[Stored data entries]

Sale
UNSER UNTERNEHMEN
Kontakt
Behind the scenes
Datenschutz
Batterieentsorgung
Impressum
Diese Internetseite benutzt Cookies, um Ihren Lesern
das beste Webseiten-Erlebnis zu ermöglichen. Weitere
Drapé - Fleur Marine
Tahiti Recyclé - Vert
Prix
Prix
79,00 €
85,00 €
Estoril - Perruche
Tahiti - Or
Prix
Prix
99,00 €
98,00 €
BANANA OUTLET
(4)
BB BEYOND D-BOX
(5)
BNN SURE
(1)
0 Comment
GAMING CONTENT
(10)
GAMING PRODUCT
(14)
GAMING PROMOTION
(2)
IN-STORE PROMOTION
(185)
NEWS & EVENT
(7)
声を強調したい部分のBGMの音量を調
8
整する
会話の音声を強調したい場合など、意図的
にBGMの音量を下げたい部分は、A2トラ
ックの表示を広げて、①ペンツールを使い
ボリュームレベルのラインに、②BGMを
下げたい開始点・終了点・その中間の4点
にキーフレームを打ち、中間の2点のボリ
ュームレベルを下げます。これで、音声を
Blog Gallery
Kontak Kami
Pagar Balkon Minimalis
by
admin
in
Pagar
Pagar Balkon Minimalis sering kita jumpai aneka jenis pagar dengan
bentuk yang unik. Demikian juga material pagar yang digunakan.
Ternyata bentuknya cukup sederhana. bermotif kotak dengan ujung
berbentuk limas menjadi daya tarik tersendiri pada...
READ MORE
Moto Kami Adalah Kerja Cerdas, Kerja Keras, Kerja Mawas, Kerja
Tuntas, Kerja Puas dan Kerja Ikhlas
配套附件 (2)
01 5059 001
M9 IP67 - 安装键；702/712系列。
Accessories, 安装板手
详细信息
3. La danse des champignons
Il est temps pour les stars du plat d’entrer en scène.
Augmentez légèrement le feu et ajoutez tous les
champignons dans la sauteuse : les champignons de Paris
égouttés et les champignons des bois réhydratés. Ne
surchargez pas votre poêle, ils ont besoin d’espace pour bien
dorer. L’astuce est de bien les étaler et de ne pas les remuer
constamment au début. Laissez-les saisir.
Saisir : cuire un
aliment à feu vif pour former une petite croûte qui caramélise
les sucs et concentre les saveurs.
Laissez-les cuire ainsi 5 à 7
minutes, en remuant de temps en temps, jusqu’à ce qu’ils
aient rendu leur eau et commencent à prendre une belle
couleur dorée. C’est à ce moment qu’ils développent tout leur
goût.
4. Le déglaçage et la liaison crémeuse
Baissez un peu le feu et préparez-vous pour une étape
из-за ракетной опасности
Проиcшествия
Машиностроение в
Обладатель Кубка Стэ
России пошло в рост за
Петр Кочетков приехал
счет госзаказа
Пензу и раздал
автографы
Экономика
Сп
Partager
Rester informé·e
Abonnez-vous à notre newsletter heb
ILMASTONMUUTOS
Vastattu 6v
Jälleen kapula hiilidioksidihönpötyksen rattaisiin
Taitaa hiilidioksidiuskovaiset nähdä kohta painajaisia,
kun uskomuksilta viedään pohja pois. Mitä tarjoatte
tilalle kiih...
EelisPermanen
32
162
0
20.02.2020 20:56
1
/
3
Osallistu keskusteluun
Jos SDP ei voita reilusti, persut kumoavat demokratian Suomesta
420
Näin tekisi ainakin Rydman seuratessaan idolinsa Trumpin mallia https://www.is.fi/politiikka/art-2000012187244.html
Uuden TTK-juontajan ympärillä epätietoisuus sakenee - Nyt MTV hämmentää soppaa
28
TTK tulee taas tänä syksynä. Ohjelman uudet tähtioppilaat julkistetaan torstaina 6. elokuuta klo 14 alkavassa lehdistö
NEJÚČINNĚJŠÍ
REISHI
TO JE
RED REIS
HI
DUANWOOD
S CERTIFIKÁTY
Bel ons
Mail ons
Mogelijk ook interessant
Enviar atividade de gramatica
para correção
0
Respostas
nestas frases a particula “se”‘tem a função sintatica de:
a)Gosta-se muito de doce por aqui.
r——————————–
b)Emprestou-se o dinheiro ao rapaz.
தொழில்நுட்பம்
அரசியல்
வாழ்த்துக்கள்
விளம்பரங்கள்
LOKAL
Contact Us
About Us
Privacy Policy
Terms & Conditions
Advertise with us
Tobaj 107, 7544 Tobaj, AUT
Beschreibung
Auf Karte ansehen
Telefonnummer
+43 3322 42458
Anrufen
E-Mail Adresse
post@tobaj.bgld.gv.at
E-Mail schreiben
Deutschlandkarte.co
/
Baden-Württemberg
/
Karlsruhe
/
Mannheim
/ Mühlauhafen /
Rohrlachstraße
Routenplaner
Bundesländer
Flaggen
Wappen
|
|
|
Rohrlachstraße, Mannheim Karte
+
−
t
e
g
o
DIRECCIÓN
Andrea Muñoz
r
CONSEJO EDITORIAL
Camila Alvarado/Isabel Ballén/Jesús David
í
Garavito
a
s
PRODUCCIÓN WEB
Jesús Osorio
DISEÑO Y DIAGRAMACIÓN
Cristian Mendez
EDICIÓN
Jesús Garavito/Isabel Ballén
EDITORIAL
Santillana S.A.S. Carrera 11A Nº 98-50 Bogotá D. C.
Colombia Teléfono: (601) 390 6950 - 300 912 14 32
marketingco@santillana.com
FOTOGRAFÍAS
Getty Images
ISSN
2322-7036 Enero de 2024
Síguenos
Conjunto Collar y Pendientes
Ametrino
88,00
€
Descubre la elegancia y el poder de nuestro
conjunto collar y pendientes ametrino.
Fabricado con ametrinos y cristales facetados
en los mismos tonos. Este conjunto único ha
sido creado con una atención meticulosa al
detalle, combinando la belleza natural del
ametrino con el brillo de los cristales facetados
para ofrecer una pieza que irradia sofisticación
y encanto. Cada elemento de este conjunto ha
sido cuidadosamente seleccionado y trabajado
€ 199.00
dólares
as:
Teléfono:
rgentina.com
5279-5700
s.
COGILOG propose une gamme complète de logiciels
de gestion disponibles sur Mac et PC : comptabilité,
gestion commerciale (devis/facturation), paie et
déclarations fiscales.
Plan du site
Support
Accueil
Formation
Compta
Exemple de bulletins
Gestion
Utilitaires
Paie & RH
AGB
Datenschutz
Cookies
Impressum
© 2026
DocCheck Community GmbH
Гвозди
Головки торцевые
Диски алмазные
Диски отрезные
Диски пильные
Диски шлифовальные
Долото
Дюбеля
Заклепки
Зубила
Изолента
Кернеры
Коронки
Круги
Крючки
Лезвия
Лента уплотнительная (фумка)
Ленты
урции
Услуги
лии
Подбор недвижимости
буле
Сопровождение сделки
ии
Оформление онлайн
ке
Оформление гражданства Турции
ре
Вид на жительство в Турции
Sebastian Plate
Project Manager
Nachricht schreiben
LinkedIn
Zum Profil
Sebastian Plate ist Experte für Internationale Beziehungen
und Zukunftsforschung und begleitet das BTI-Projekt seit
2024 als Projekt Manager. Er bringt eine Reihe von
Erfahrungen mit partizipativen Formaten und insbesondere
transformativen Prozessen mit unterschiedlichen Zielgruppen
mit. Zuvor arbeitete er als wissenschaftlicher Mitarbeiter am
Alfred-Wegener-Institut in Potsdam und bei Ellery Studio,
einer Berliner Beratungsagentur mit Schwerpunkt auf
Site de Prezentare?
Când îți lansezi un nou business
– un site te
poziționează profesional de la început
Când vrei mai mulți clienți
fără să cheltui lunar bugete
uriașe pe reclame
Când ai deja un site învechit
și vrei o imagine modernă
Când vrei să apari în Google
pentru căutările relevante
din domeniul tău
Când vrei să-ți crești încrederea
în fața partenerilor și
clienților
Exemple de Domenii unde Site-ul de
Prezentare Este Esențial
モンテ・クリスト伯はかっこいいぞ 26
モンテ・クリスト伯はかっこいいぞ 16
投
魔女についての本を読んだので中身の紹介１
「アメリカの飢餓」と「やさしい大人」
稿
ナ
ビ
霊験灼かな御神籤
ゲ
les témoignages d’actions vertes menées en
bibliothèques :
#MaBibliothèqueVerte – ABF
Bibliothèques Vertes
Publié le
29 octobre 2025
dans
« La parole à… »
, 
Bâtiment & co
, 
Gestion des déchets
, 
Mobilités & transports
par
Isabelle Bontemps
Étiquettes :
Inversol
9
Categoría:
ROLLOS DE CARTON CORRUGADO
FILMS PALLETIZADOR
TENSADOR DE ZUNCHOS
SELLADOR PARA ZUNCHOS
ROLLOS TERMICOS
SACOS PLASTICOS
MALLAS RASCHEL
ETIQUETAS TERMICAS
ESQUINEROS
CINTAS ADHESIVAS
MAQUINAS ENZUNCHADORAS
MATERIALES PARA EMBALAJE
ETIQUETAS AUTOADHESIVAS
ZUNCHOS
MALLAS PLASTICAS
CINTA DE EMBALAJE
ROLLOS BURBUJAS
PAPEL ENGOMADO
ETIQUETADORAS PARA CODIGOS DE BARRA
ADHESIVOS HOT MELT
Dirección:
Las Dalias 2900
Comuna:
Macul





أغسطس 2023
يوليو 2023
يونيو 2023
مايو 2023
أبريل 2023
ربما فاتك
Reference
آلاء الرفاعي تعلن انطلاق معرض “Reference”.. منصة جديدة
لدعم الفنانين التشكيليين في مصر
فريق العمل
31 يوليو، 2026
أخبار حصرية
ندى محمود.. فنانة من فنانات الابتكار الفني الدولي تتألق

_Problem description_.
Lines to set down from above: the line with "Il est temps", the line with "Näin tekisi ainakin", and every line between, each exactly as written.

_Output of the task_.
Il est temps pour les stars du plat d’entrer en scène.
Augmentez légèrement le feu et ajoutez tous les
champignons dans la sauteuse : les champignons de Paris
égouttés et les champignons des bois réhydratés. Ne
surchargez pas votre poêle, ils ont besoin d’espace pour bien
dorer. L’astuce est de bien les étaler et de ne pas les remuer
constamment au début. Laissez-les saisir.
Saisir : cuire un
aliment à feu vif pour former une petite croûte qui caramélise
les sucs et concentre les saveurs.
Laissez-les cuire ainsi 5 à 7
minutes, en remuant de temps en temps, jusqu’à ce qu’ils
aient rendu leur eau et commencent à prendre une belle
couleur dorée. C’est à ce moment qu’ils développent tout leur
goût.
4. Le déglaçage et la liaison crémeuse
Baissez un peu le feu et préparez-vous pour une étape
из-за ракетной опасности
Проиcшествия
Машиностроение в
Обладатель Кубка Стэ
России пошло в рост за
Петр Кочетков приехал
счет госзаказа
Пензу и раздал
автографы
Экономика
Сп
Partager
Rester informé·e
Abonnez-vous à notre newsletter heb
ILMASTONMUUTOS
Vastattu 6v
Jälleen kapula hiilidioksidihönpötyksen rattaisiin
Taitaa hiilidioksidiuskovaiset nähdä kohta painajaisia,
kun uskomuksilta viedään pohja pois. Mitä tarjoatte
tilalle kiih...
EelisPermanen
32
162
0
20.02.2020 20:56
1
/
3
Osallistu keskusteluun
Jos SDP ei voita reilusti, persut kumoavat demokratian Suomesta
420
Näin tekisi ainakin Rydman seuratessaan idolinsa Trumpin mallia https://www.is.fi/politiikka/art-2000012187244.html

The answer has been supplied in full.